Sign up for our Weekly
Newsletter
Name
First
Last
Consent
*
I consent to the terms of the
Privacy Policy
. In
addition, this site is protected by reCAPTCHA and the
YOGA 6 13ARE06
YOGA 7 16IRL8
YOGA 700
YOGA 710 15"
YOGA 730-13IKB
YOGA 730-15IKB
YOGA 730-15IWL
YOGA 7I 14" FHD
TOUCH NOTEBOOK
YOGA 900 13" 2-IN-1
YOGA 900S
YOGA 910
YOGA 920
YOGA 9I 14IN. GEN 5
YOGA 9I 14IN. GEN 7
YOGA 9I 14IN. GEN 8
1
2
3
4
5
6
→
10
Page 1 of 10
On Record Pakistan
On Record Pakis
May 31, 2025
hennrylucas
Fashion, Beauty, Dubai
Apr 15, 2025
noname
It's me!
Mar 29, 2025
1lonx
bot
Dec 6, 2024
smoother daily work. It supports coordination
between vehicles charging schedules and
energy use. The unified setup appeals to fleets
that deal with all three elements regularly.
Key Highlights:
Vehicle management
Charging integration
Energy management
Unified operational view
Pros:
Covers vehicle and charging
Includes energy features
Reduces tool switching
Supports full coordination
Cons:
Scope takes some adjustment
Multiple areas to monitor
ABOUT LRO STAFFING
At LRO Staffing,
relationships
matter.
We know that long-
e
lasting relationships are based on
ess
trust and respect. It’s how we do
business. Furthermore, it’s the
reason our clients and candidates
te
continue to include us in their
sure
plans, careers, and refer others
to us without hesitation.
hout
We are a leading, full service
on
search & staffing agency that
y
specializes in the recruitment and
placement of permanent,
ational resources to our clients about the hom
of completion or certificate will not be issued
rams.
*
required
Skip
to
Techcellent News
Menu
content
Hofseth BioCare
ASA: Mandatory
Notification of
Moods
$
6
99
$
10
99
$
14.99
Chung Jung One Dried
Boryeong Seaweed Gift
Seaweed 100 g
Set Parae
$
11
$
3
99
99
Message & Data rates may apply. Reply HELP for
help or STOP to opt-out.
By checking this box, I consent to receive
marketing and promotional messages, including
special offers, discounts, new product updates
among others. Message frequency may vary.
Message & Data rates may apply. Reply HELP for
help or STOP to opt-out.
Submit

- **YOUR TASK**
Find every line above where the word "clients" occurs, and copy that line.

- **ANSWER SECTION**
reason our clients and candidates
ational resources to our clients about the hom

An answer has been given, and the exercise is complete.